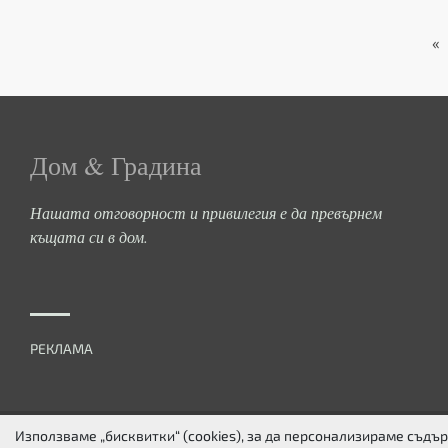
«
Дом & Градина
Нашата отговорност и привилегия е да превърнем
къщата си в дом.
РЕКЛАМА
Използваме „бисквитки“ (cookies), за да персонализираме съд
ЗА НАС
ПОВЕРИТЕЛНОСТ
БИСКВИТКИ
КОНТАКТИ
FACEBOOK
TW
**********
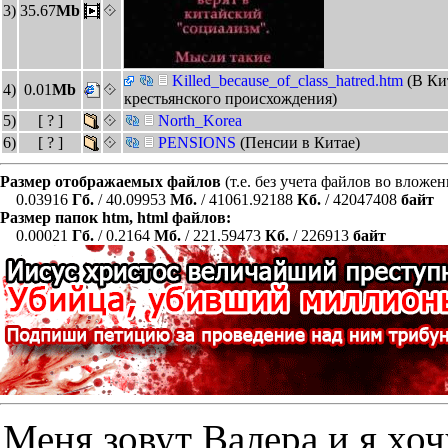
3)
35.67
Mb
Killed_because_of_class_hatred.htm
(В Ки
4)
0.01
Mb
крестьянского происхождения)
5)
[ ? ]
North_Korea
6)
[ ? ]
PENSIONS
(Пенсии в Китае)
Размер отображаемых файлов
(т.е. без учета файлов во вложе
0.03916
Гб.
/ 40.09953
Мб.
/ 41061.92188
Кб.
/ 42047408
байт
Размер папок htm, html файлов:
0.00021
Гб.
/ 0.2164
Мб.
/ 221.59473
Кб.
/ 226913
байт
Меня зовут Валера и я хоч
**********
*Exercise brief*.
Please go through the data above and copy every line that has the word "файлов".

*Answer*.
Размер отображаемых файлов
(т.е. без учета файлов во вложе
Размер папок htm, html файлов:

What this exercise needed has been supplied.